While the fraud liability shift presents numerous opportunities, FIs must be mindful of the challenges that lie ahead. Key considerations include:
- Operational Impact: FIs must adapt their operational processes to accommodate the liability shift effectively. This involves developing more robust risk assessment, increased fraud and mule monitoring and internal process controls to identify and mitigate potential vulnerabilities. This includes hardening onboarding processes, early account monitoring and ongoing monitoring to identify legitimate accounts becoming mule accounts. It would also expect to increase the size of the operational departments for repatriations when the FI receives funds, and increased investigation team size and costs. New customer contact strategies would need to be created for suspected mule alerts that would pass AML regulatory constraints. All this should reduce the increase in fraud exposure and reimbursement costs expected due to this legislation.
- Continuous Adaptation: Fraudsters continuously evolve their tactics, demanding FIs to stay one step ahead.
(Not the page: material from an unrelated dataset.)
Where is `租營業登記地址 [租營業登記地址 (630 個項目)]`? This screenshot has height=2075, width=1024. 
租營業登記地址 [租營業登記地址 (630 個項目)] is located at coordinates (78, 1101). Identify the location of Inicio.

FIs need to invest in multilayered technologies, advanced analytics, and machine learning algorithms to detect and prevent emerging fraud patterns promptly. Ongoing employee training programs and collaborations with industry advisory experts are essential to keep abreast of the latest fraud trends and prevention techniques. Ensuring seamless integration of new technologies and systems is crucial to maintain uninterrupted services and adapt in an agile manner, while minimizing any operational disruptions.
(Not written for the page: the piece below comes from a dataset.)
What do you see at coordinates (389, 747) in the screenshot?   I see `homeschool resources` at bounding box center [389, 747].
- Customer Education: FIs must communicate the implications of the fraud liability shift to their customers effectively. Educating customers about fraud, the new regulations, the protection provided, and the collaborative nature of fraud prevention cultivates a shared responsibility in combating fraud. By empowering customers with knowledge, FIs can foster a vigilant and security-conscious customer base.
- For non-UK banks: as discussed in previous articles, we have seen in the past that when legislation is put in place for fraud in the UK, it tends to propagate across countries. We are now seeing in Europe some countries actively issuing fraud reimbursement legislation like the UK for non-customer-initiated fraud while many more countries globally such as the US and Australia are actively taking steps toward passing such legislation. As such, we predict that the legislation we are now seeing with the newest PSR announcement, geared toward complete customer reimbursement, extending the liability to the receiving FIs would also be considered and put into effect in other countries as well in the future.
The UK fraud liability shift brings challenges and opportunities for FIs in the battle against fraud. It will be up to the FIs commitment and determination, from senior management level to the intern level, to stop frauds in the new landscape that would decide the outcome for the FIs.
This legislation signals a move to a more structured approach to APP fraud in the UK, but the impact is likely global. This change is something we also expect to see rolling out on a more global scale as well. We believe many fraud managers globally would benefit greatly by looking at the UK experience and learning from it.